Updated: May 25, 2021
Release Date: September 4, 2020 Genre: Metalcore, Post-Hardcore, Pop Punk Label: Independent Gold, Frankincense, & Myrrh also known as GFM for short have independently released their second EP, Operation Take Over. The band is made up of the trio of sisters, CJ Sanders English on guitars and vocals, Magdalene “Maggie” Rose English on bass and vocals, and Evie “LuLu” Louise English on the drums and backing vocals. The sisters notably balance their influence into their sound from bands like Paramore all the way to Slipknot. Operation Take Over was produced by three different producers, the first being Joey Sturgis (Of Mice & Men, The Devil Wears Prada, Attack Attack!, Asking Alexandria), the other two being Eric Varnell and Billy Decker (Uncle Kracker, Sam Hunt).
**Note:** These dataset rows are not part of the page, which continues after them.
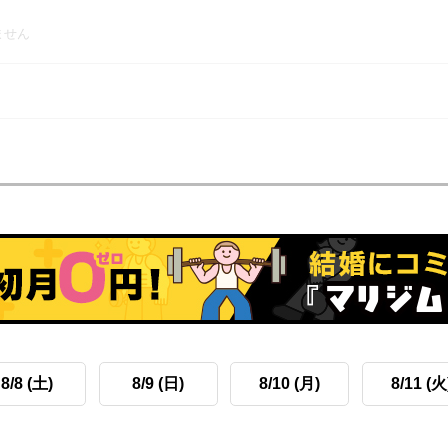
ません
8/8 (土)
8/9 (日)
8/10 (月)
8/11 (火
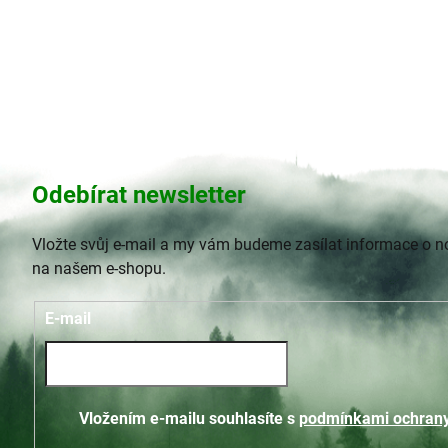
Odebírat newsletter
Vložte svůj e-mail a my vám budeme zasílat informace o 
na našem e-shopu.
E-mail
Vložením e-mailu souhlasíte s
podmínkami ochrany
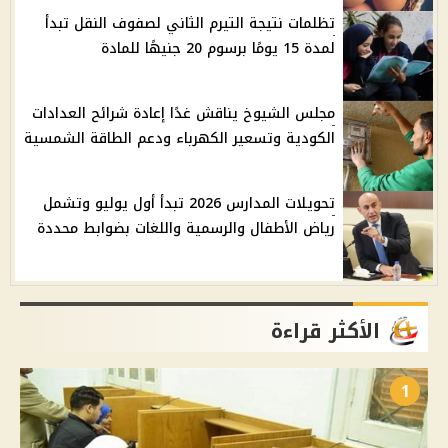
تظلمات نتيجة التيرم الثاني لصفوف النقل تبدأ
لمدة 15 يومًا برسوم 20 جنيهًا للمادة
مجلس الشيوخ يناقش غدًا إعادة شرائح العدادات
الكودية وتسعير الكهرباء ودعم الطاقة الشمسية
تحويلات المدارس 2026 تبدأ أول يوليو وتشمل
رياض الأطفال والرسمية واللغات بضوابط محددة
الأكثر قراءة
1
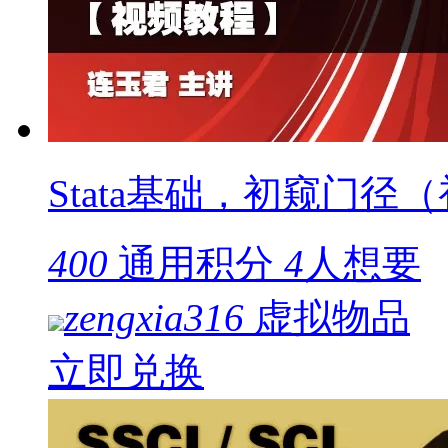
Stata基础，初窥门径
400
通用积分
4
人想要
zengxia316
虚拟物品
立即兑换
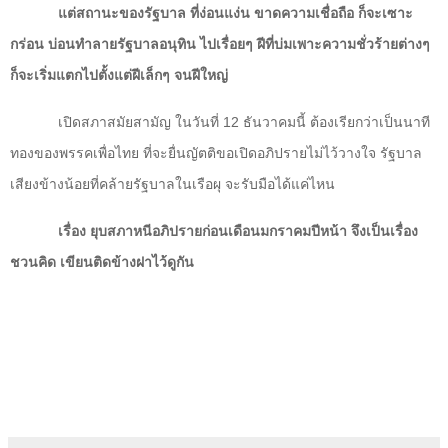
แต่สถานะของรัฐบาล ที่ง่อนแง่น ขาดความเชื่อถือ ก็จะเซาะ
กร่อน บ่อนทำลายรัฐบาลอนุทิน ไปเรื่อยๆ ฝีที่บ่มเพาะความชั่วร้ายต่างๆ
ก็จะเริ่มแตกไปตั้งแต่ฝีเล็กๆ จนฝีใหญ่
เปิดสภาสมัยสามัญ ในวันที่
12
ธันวาคมนี้ ต้องเรียกว่าเป็นนาที
ทองของพรรคเพื่อไทย ที่จะยื่นญัตติขอเปิดอภิปรายไม่ไว้วางใจ รัฐบาล
เสียงข้างน้อยที่คล้ายรัฐบาลในเรือผุ จะรับมือได้แค่ไหน
เรื่อง ยุบสภาหนีอภิปรายก่อนเดือนมกราคมปีหน้า จึงเป็นเรื่อง
ชวนคิด เขียนติดข้างฝาไว้ดูกัน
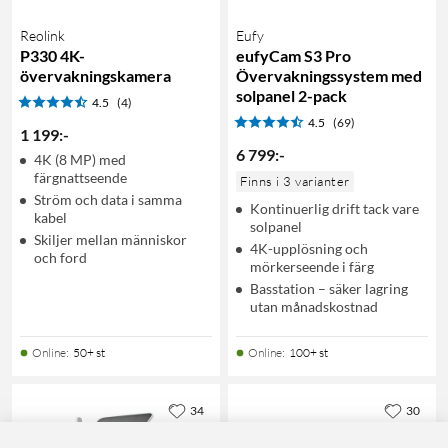
Reolink
Eufy
P330 4K-
eufyCam S3 Pro
övervakningskamera
Övervakningssystem med
solpanel 2-pack
4.5
(4)
4.5
(69)
1 199
:
-
6 799
:
-
4K (8 MP) med
färgnattseende
Finns i 3 varianter
Ström och data i samma
Kontinuerlig drift tack vare
kabel
solpanel
Skiljer mellan människor
4K-upplösning och
och ford
mörkerseende i färg
Basstation – säker lagring
utan månadskostnad
Online
:
50+ st
Online
:
100+ st
34
30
The English sisters started inklings of even forming when the members all started taking music lessons at just five years old. These music lessons sparked a love of music in the girls which continues to grow to this very day. Eventually, they grew up to form GFM in 2016 in their hometown of Columbia, Tennessee, and shortly after got to work on their first album, Identity Crisis. In 2017, the trio hit the road for their first-ever tour of the United States. The band was so well received on the road that they toured the country once more in 2018 and the stint ended with a German festival appearance and was an instant favourite in Europe. In 2019, the sisters released their follow-up EP, Oh, The Horror!, that lead the band to perform yet another headline tour of the United States, as well as a return trip to Germany. For 2020, the year began with the sisters embarking on their first acoustic tour and saw the release of their singles, “I Don’t Need Your Fantasy” and “Taking Over.” Ultimately, COVID-19 disrupted their touring plans, as it did more many, many other musicians. This lead the girls to brainstorm fun and unique ways to engage with their fans who just like themselves, were stuck at home. While the three of them were in quarantine/lockdown like most of the world, they went on to host the very first “E-Tour” that took place over various social media pages over twenty dates all by live stream. The most recent shenanigans the band has got into is partner with SONGLINKR, which is a new video conferencing platform for musicians, where they wrote their parody tune, “Susan.” The sisters used SONGLINKR for an innovative fanbase writing session for the track, composing the song along with their fans while live-streaming it all on their Twitch channel.
Operation Take Over sets in gear with the metalcore track, “Bones.” Maggie’s devilish vocals wraps around the beefy guitar riffs before an infectious clean singing chorus breaks through the shades of heavy. The second track, “Selfish” is a level down from “Bones” featuring more of a post-hardcore sound and another pop-esque chorus. Whereas the track, “I Don’t Want To Lose My Friends” takes a sudden turn to show the girls’ pop-punk influence in the likes of Paramore, with a blatant pop-punk track that’s chock full of gang vocals throughout. “S M I L E” features an interesting cheerleader type of vocal chants throughout its three minutes and twelve-second length and culminates to a crazy breakdown near the end of the track. The single, “Taking Over” is a straightforward metalcore track with similarities to Slipknot’s popular track, “Psychosocial,” and it touches on their might and will to place their name within the genre and the music scene. The album’s final track, “I Don’t Need Your Fantasy,” shows off shades of punk rock, but at the same time is a pop-punk track down to its core.
Gold, Frankincense, & Myrrh are not your average teenage girl group. The three English sisters are, and have been breaking boundaries within the music industry and are looking to stamp their name within the book of the rock and metal scene. The band’s message on Operation Take Over, and their previous release for that matter, all feature an encouraging and positive message. Operation Take Over is the embodiment of confidence and with the EP’s lyricism, it’s certainly the truth. Over the last four years as a family band the three of them have all have grown and matured on many different levels. With COVID-19 it has resulted in tightening their sisterly bond and exploring their musical side with each other more than ever.